== Work task ==
Your answer should hold all lines of the entries that include the word "thay".

== Provided records ==
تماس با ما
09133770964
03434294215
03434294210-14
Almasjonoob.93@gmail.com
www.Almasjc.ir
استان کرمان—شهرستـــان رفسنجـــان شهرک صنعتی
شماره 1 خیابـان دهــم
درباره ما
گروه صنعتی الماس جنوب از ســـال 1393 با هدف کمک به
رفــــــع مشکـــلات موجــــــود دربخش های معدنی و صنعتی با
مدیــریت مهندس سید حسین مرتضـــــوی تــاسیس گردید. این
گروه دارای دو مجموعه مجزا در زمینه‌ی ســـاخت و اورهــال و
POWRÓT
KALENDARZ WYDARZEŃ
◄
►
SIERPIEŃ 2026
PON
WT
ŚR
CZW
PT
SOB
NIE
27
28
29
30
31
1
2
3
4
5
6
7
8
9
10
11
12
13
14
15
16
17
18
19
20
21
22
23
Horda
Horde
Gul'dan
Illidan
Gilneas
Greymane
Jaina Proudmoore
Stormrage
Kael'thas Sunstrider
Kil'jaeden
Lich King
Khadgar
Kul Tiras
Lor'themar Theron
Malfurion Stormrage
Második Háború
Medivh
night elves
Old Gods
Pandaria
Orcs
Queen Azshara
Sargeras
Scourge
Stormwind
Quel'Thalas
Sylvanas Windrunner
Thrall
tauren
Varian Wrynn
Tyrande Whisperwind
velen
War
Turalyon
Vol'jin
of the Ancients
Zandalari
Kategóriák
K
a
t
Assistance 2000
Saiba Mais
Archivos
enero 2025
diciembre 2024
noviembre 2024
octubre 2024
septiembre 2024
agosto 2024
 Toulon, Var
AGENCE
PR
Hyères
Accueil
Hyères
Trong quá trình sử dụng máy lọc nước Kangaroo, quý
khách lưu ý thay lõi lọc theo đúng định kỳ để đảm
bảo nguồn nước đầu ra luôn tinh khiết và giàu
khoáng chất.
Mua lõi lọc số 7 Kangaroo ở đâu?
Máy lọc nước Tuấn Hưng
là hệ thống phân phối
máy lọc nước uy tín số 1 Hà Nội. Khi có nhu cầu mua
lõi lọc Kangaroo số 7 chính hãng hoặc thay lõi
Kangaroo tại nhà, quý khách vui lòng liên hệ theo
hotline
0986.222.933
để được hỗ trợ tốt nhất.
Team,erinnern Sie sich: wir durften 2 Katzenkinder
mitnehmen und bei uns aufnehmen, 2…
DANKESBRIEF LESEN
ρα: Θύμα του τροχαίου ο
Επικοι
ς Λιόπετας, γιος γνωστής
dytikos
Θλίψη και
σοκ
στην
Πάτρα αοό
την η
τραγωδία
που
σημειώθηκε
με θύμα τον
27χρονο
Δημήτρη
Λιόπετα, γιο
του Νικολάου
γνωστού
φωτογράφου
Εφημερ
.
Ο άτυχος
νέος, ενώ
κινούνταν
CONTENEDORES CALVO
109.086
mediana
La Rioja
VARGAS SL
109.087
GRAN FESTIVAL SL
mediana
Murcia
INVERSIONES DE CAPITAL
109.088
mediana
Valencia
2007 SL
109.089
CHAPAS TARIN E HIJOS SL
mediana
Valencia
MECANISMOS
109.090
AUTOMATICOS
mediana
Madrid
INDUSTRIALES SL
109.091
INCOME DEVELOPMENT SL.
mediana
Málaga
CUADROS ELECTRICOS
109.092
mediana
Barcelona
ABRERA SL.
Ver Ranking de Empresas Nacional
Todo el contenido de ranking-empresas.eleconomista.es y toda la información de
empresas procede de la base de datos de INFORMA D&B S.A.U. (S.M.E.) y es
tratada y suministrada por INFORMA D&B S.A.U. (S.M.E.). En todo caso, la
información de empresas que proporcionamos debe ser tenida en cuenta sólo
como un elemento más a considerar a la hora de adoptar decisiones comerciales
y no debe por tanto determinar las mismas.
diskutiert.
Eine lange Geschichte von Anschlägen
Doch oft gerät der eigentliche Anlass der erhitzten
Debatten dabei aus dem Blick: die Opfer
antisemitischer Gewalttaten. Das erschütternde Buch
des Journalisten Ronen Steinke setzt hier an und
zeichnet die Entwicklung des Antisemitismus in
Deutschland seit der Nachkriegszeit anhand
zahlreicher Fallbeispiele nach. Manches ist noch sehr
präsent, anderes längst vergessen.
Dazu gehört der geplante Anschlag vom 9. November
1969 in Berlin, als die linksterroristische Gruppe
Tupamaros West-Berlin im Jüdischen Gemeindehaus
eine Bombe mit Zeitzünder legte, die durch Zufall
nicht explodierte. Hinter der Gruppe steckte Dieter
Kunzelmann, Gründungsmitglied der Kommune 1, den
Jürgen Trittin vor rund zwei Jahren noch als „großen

== Answer space ==
khách lưu ý thay lõi lọc theo đúng định kỳ để đảm
lõi lọc Kangaroo số 7 chính hãng hoặc thay lõi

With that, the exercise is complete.